The development and protection of recreational values in public forests in BC
There is both a social and economic component to the protection and development of recreational values in forests. Nature based economic activity is generated through various diverse recreational activities such a hiking, hunting, guiding, skiing etc. There are social, spiritual, and health benefits in forest recreation.

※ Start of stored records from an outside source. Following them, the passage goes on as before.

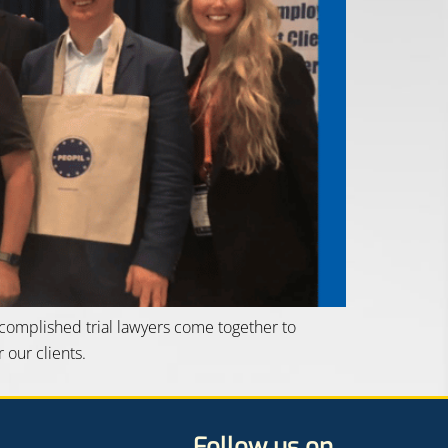
ccomplished trial lawyers come together to
 our clients.
Follow us on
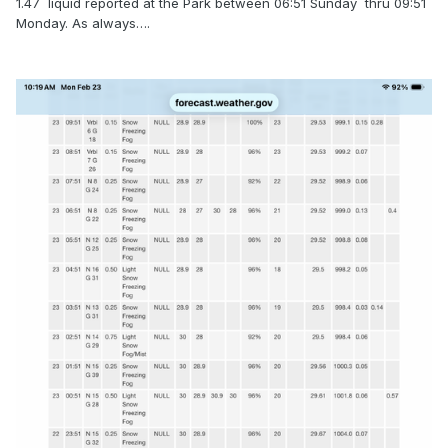
1.47 liquid reported at the Park between 06:51 Sunday thru 09:51
Monday. As always….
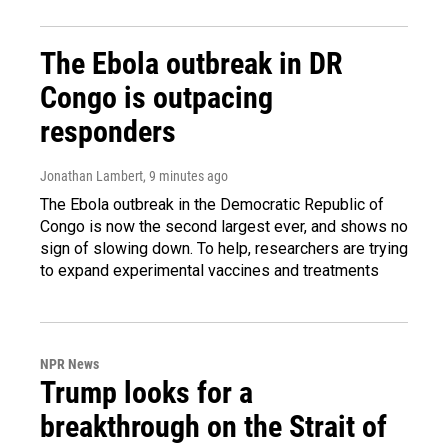
The Ebola outbreak in DR
Congo is outpacing
responders
Jonathan Lambert
, 9 minutes ago
The Ebola outbreak in the Democratic Republic of
Congo is now the second largest ever, and shows no
sign of slowing down. To help, researchers are trying
to expand experimental vaccines and treatments
NPR News
Trump looks for a
breakthrough on the Strait of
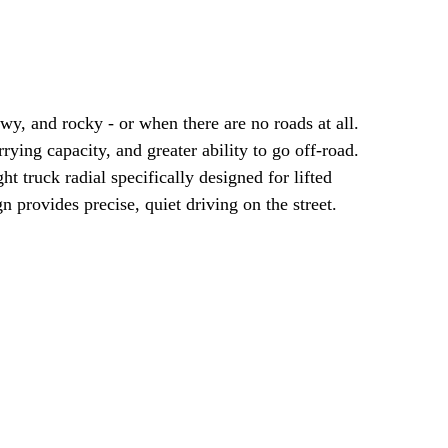
y, and rocky - or when there are no roads at all.
ng capacity, and greater ability to go off-road.
t truck radial specifically designed for lifted
 provides precise, quiet driving on the street.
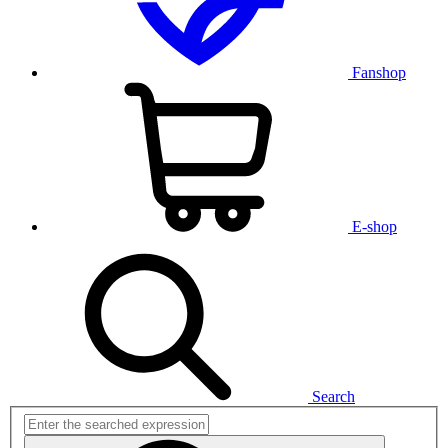
Fanshop
E-shop
Search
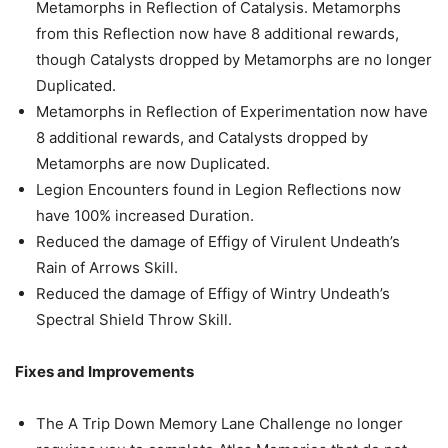
Metamorphs in Reflection of Catalysis. Metamorphs
from this Reflection now have 8 additional rewards,
though Catalysts dropped by Metamorphs are no longer
Duplicated.
Metamorphs in Reflection of Experimentation now have
8 additional rewards, and Catalysts dropped by
Metamorphs are now Duplicated.
Legion Encounters found in Legion Reflections now
have 100% increased Duration.
Reduced the damage of Effigy of Virulent Undeath’s
Rain of Arrows Skill.
Reduced the damage of Effigy of Wintry Undeath’s
Spectral Shield Throw Skill.
Fixes and Improvements
The A Trip Down Memory Lane Challenge no longer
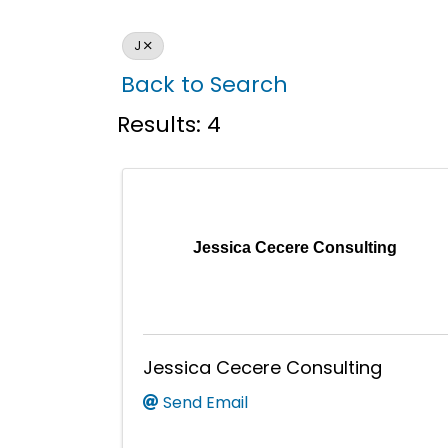
J
Back to Search
Results: 4
Jessica Cecere Consulting
Jessica Cecere Consulting
Send Email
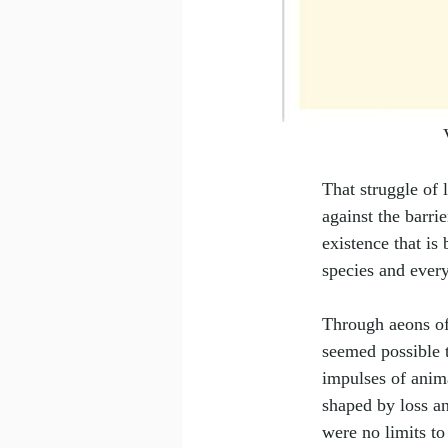
That struggle of
against the barri
existence that is
species and every
Through aeons of
seemed possible 
impulses of anim
shaped by loss an
were no limits to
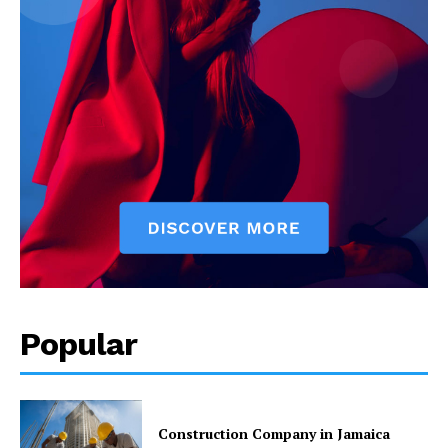
Popular
Construction Company in Jamaica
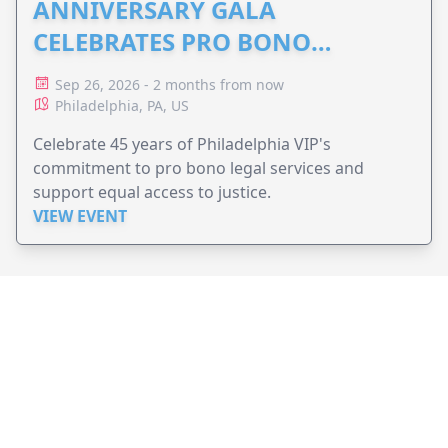
ANNIVERSARY GALA
CELEBRATES PRO BONO
ADVOCACY
Sep 26, 2026 - 2 months from now
Philadelphia, PA, US
Celebrate 45 years of Philadelphia VIP's
commitment to pro bono legal services and
support equal access to justice.
VIEW EVENT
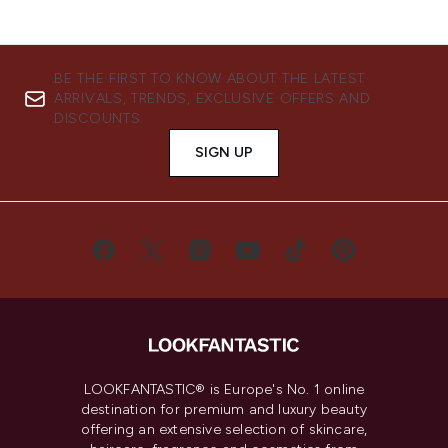
BE THE FIRST TO KNOW ABOUT THE LATEST
ARRIVALS, TRENDS, EXCLUSIVE OFFERS AND
DISCOUNTS.
SIGN UP
LOOKFANTASTIC® is Europe's No. 1 online
destination for premium and luxury beauty
offering an extensive selection of skincare,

Recreational development in forests to bring significant economic return to a local economy do not need to involve some major project requiring large capital investment. The natural capital is in the natural conditions and scenery in the forest landscape. A good system of hiking trails may be sufficient to supply recreational opportunity to locals and attract visitors and tourists. Sometimes these can be constructed by local volunteers at minimal cost. However, trails need to be adequately routed, located and designed to be sustainable and attract use and tourists. Gradients of trails should not exceed 15% to provide ease of hiking and reduce the risk of erosion. They need to provide viewpoints and other points of interest along the route. Sensitive site should be avoided. The tread or trail surface should be free of tripping hazards such as projecting rocks or roots. Humans are barely evolved to stay upright, and if you hike regularly on a trail with tripping hazards there is a very high chance that you will suffer an injury within one year. A considerable amount of planning and location effort is a prerequisite for a recreational trail system that will be sustainable and attract users and tourists. Other jurisdictions that aim to attract tourists provide high quality hiking trails. Forest trails in BC, even those in protected areas, tend to leave more than a little to be desired. Landscapes that are marred by poorly planned industrial timber operations leave a bad impression on visitors.
There are boundless opportunities for recreation in BC's forests but we will not advance in the protection and development of these resources and values until we reform our legal and institutional arrangements for managing public forests.